Critics have pointed out that if agriculture production drops in the Netherlands, it will increase elsewhere in the EU to maintain the balance and keep acorns off the dinner table. To avoid this, researchers led by Hans J. M. Grinsven said this could be avoided through the use of “climate policies or when consumption of livestock products would decrease due to increased consumer awareness or targeted interventions.” It would be a government-led attack on agriculture to drive consumers to see agriculture producers as the enemy. The enemy, mind you.

Dutch farmers are protesting the government’s policies as you read this. The rallying cry of Dutch farmers was once “efficiency and food security” and is now a resounding one — no farmers, no food. Farmers have driven their tractors to cities, disrupting grocery distribution routes and leaving store shelves empty. It is a sight, one farmer said, that will be the norm if Dutch farmers are forced out of business.

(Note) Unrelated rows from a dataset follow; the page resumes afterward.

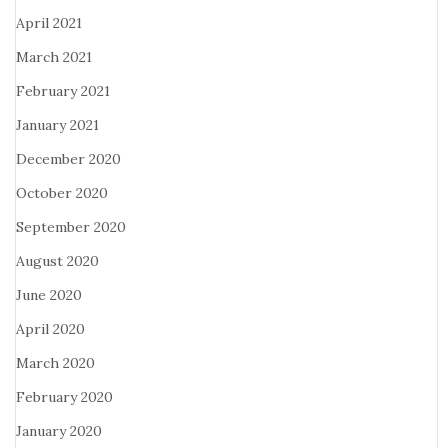
April 2021
March 2021
February 2021
January 2021
December 2020
October 2020
September 2020
August 2020
June 2020
April 2020
March 2020
February 2020
January 2020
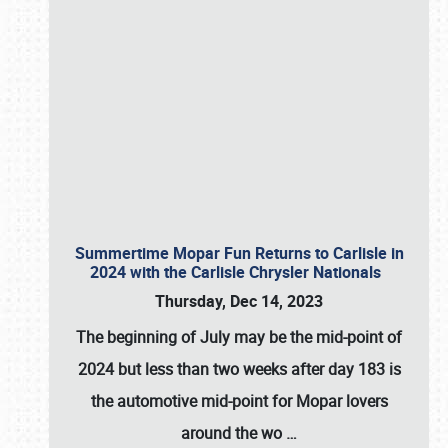
Summertime Mopar Fun Returns to Carlisle in
2024 with the Carlisle Chrysler Nationals
Thursday, Dec 14, 2023
The beginning of July may be the mid-point of
2024 but less than two weeks after day 183 is
the automotive mid-point for Mopar lovers
around the wo
…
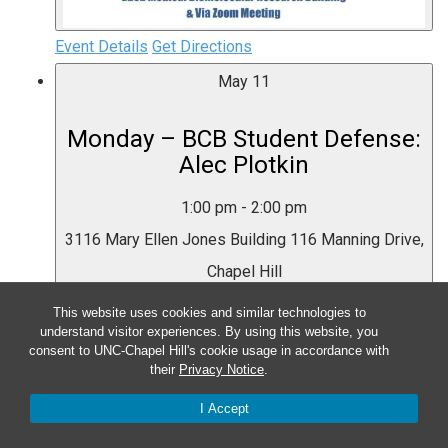
Event Details
Get Directions
May
11
Monday – BCB Student Defense:
Alec Plotkin
1:00 pm
-
2:00 pm
3116 Mary Ellen Jones Building
116 Manning Drive,
Chapel Hill
This website uses cookies and similar technologies to
Event Details
Get Directions
understand visitor experiences. By using this website, you
consent to UNC-Chapel Hill's cookie usage in accordance with
their
Privacy Notice
.
I Accept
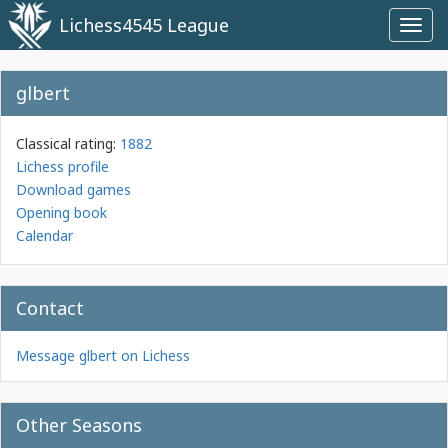
Lichess4545 League
Toggl
navig
glbert
Classical rating:
1882
Lichess profile
Download games
Opening book
Calendar
Contact
Message glbert on Lichess
Other Seasons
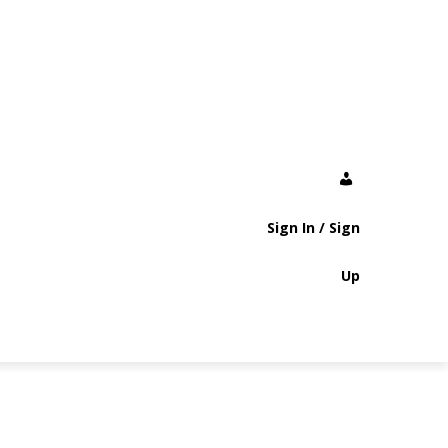
Sign In / Sign
Up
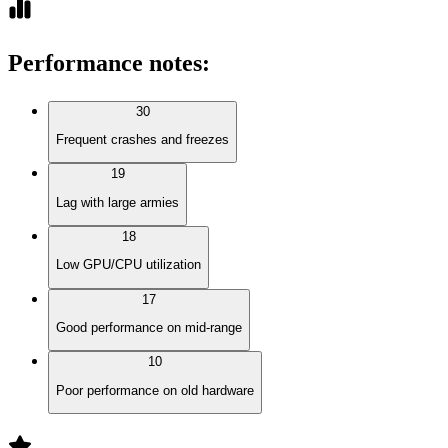
Performance notes
:
30
Frequent crashes and freezes
19
Lag with large armies
18
Low GPU/CPU utilization
17
Good performance on mid-range
10
Poor performance on old hardware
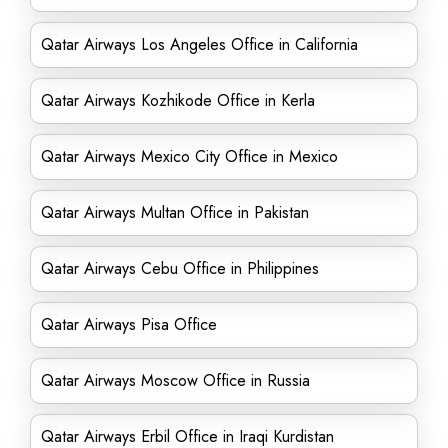
Qatar Airways Los Angeles Office in California
Qatar Airways Kozhikode Office in Kerla
Qatar Airways Mexico City Office in Mexico
Qatar Airways Multan Office in Pakistan
Qatar Airways Cebu Office in Philippines
Qatar Airways Pisa Office
Qatar Airways Moscow Office in Russia
Qatar Airways Erbil Office in Iraqi Kurdistan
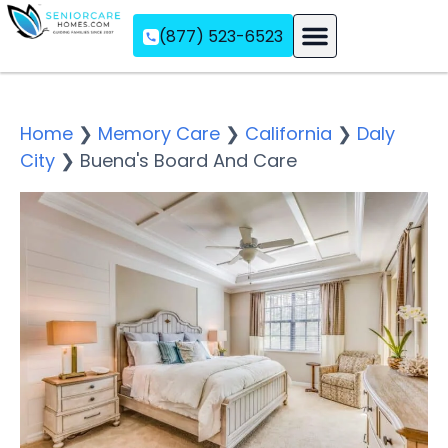
(877) 523-6523
Assisted Living
Memory Care
Independent Living
Home
❯
Memory Care
❯
California
❯
Daly
City
❯
Buena's Board And Care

Dutch agriculture is an amazing example of efficiency. Dutch farmers delivered when their neighbors were starving, ensuring there wouldn’t again be a hungry day and now misguided climate policy is designed to destroy that. They’re throwing rocks at glass greenhouses in the form of regulations with no regard for the consequences.

To a wise person, this could all serve as a glimpse into a future when climate policy is instituted at the cost of food security. A country that cannot feed its people, cannot defend itself, and cows aren’t the problem.

Rachel  Gabel  writes about agriculture and rural issues. She is assistant editor of The Fence Post Magazine, the region’s preeminent agriculture publication. Gabel  is a daughter of the state’s oil and gas industry and a member of one of the state’s 12,000 cattle-raising families, and she has authored children’s books used in hundreds of classrooms to teach students about agriculture.